At one point in time, much of humanity was self-sufficient. We existed in only small nomadic tribes that scratched out a living from we could hunt or
gather from the local environment. However, as mankind learned to harness the power of agriculture, we gained a valuable advantage of having food
grown and stored so as to provide during lean times. This limited our nomadic wanderings and formed the first basic societies.
So now we had the ability for a relatively small segment of the population to provide enough food for the whole. This freed up valuable human
resources through which we could specialize skills. Not everyone needed to know how to fight, we had armies for defense. Not everyone needed to know
how to create tools, we had blacksmiths. As the level of specialization increased, the people became less and less self-sufficient - and learned to
rely on others in that society to take care of needs for them.
Going back to the super-organism analogy a moment. Single Celled organisms are highly self sufficient, however a cell from a multi-cellular organism
is reliant on the infrastructure of cooperation the whole provides for it's sustenance. The same could be said of our societies as super-organisms.
We have a multitude of varying specialized individuals working cooperatively to sustain the whole of the organism (society).

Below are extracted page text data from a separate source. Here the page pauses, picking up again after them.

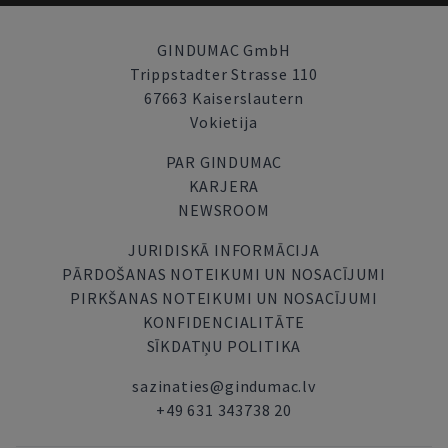
GINDUMAC GmbH
Trippstadter Strasse 110
67663 Kaiserslautern
Vokietija
PAR GINDUMAC
KARJERA
NEWSROOM
JURIDISKĀ INFORMĀCIJA
PĀRDOŠANAS NOTEIKUMI UN NOSACĪJUMI
PIRKŠANAS NOTEIKUMI UN NOSACĪJUMI
KONFIDENCIALITĀTE
SĪKDATŅU POLITIKA
sazinaties@gindumac.lv
+49 631 343738 20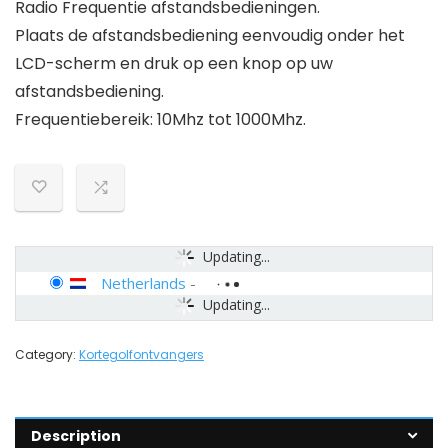
Radio Frequentie afstandsbedieningen.
Plaats de afstandsbediening eenvoudig onder het
LCD-scherm en druk op een knop op uw
afstandsbediening.
Frequentiebereik: 10Mhz tot 1000Mhz.
Updating...
Netherlands
-
Updating...
Category:
Kortegolfontvangers
Description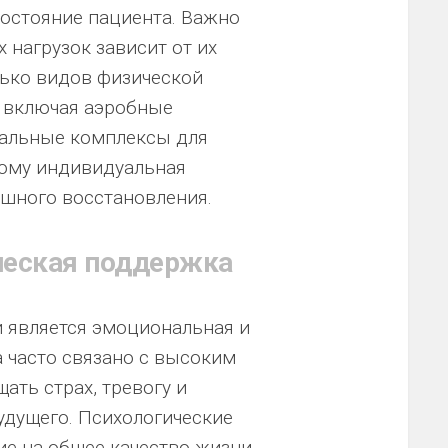
остояние пациента. Важно
 нагрузок зависит от их
лько видов физической
, включая аэробные
иальные комплексы для
тому индивидуальная
ешного восстановления.
ческая поддержка
 является эмоциональная и
 часто связано с высоким
ать страх, тревогу и
удущего. Психологические
ие на общее качество жизни,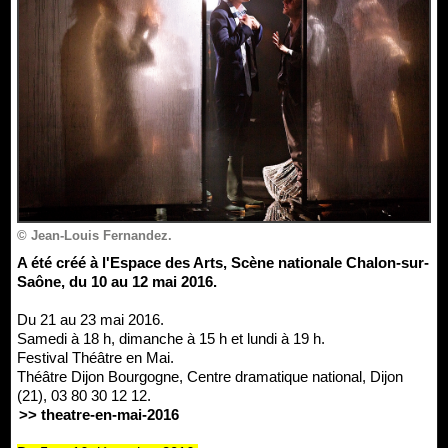
© Jean-Louis Fernandez.
A été créé à l'Espace des Arts, Scène nationale Chalon-sur-
Saône, du 10 au 12 mai 2016.
Du 21 au 23 mai 2016.
Samedi à 18 h, dimanche à 15 h et lundi à 19 h.
Festival Théâtre en Mai.
Théâtre Dijon Bourgogne, Centre dramatique national, Dijon
(21), 03 80 30 12 12.
>> theatre-en-mai-2016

The whole, the society,
is capable of advancements and feats far surpassing that of what is achievable on the individual level. Thus, it provides greater survivability
potential to the individual through group cooperation than a specialization in self-sufficiency.
Humanity cannot truly go back to being self-sufficient on the individual level without a significant detriment to society as a whole. While it is
preferable to diversify one's knowledge base and skill sets, to put them all into constant practice is too heavy a burden on time and resources, and
ultimately leaves the individual as more or less of limited (or no use) to society as a whole - even if useful to themselves or immediate family unit.
In the long run, and on a grander scale, this leaves our species as a whole much weaker - as we are unable to deal as effectively with threats.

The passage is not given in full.